He called for food banks to be made a special case after learning that just days after handing the Llanfairfechan volunteers a £2,500 cheque a decision by supermarkets to limit all shoppers to a maximum of three cans of an item could close them down.

Now Penny Andow, one of the organisers of the food bank, said the response to Mr Jones’s intervention has been overwhelming with donations of food, storage and cash flooding in.

She said: “We have switched to home delivery for social distancing reasons and people have been so generous that we can continue and that’s down to the Commissioner highlighting our plight.

“The response from the public to the coverage we received has been fantastic and has included a donation from a wholesale warehouse, local pubs and cafes, the use of a lock-up shop to store and cash gifts including someone who gave me £100 when I was walking the dog.

“People have been amazing and thanks to their generosity we were able to supply 22 food parcels last week and to be able to continue for the foreseeable future.”

Ms Andow, a member of Llanfairfechan and Conwy County Councils who helped set up the food bank in 2017, had feared that social distancing rules would prevent them opening their distribution point at the Church Hall and then the ban on bulk buying would mean not enough stock.

She added: “We feared supermarket restrictions would mean we couldn’t buy enough goods for our customers because we used to spend £200 every week with ASDA but last week we only received £50-worth because of restrictions caused by panic buying.

“But the kindness of so many people has meant we’ve been able to meet the needs of people who are really struggling and will continue to do so”

Arfon Jones said: “Organisations like the Llanfairfechan Food Bank carry out a fantastic service and I was delighted to be able to give them the award.

“It would have been tragic if they hadn’t been able to continue but the way the community has rallied round to help just shows how important they are and how much their work is appreciated.

“But other food banks still need help and for supermarkets to recognise the special need they meet in these difficult times when it is more important than ever that we all come together.

“They are desperately needed by vulnerable people and hard-up families but now many could be forced out of operation so where will the hungry get these food essentials in future?

“I understand the supermarkets finding themselves between a rock and a hard place – they’re trying to address panic buying but this is having unintended consequences for charities like food banks.

“They should be able to carry letters identifying themselves as accredited food banks so they can buy a reasonable quantity without stripping the shelves of all stock.”

Ms Andow said: “We set up the food bank after it was reported to us that a local family of five were actually scavenging the recycling food bins.

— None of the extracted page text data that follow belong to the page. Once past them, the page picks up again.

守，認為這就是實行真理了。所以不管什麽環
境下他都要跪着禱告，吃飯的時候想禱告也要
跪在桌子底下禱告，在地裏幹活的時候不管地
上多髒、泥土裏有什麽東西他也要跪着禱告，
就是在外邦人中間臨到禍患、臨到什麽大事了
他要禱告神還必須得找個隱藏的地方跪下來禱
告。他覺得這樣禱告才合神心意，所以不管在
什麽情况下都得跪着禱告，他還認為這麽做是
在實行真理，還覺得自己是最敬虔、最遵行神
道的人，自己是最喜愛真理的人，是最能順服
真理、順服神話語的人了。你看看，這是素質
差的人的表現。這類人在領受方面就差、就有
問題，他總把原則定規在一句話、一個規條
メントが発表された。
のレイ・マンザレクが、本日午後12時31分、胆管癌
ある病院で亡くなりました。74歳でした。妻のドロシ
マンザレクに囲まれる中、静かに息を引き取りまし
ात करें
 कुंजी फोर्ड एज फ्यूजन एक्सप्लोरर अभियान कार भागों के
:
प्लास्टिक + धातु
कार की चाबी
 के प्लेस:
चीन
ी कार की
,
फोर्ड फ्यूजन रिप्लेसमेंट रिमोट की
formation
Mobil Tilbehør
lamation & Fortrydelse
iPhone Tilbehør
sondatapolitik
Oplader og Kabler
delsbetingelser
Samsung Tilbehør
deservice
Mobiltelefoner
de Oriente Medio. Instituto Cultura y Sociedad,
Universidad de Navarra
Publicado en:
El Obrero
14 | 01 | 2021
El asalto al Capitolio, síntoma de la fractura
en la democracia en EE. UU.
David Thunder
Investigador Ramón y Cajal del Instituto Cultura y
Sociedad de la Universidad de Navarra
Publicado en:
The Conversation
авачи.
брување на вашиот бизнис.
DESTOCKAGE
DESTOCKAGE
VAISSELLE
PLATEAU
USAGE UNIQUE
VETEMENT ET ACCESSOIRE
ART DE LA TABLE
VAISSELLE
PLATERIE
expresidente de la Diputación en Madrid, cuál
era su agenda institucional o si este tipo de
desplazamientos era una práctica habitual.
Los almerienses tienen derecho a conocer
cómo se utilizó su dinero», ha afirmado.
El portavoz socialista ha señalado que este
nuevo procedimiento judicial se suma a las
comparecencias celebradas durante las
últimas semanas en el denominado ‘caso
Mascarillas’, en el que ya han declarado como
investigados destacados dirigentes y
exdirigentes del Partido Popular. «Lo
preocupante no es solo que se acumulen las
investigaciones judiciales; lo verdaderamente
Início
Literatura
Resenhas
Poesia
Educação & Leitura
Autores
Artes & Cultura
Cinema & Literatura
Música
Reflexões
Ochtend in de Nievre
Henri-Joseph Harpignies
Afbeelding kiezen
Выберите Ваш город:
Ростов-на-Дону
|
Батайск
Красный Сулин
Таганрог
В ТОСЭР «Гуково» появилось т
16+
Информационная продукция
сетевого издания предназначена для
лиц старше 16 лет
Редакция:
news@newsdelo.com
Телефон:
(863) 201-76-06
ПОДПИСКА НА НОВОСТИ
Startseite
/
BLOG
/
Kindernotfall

“It’s run very successfully since then but the numbers have been up and we were almost overwhelmed at the Church Hall where we were grateful for the help of local PCSO Sara Owen.

“I think the role of food banks will have to be taken on by the Army while this crisis continues.”

Their average food parcel usually contains tins of pasta sauce, peas, carrots, soup, beans, rice pudding, custard, steak pie, fish and ham, packets of cereal, rice and dried mashed potato, tea and coffee, and dog and cat food for pet owners.

They received a Your Community Your Choice award from the North Wales Police and Crime Commissioner earlier this month as one of 20 organisations across North Wales which shared over £45,000 in grants after being voted for by the public.

It was the seventh year of the awards scheme and much of over £300,000 handed out to deserving causes in that time has been recovered through the Proceeds of Crime Act, using cash seized from offenders with the rest coming from the Police and Crime Commissioner.

The scheme is aimed at organisations who pledge to run projects to tackle anti-social behaviour, help the vulnerable and combat crime and disorder in line with the priorities within the Police Commissioner’s Police and Crime Plan.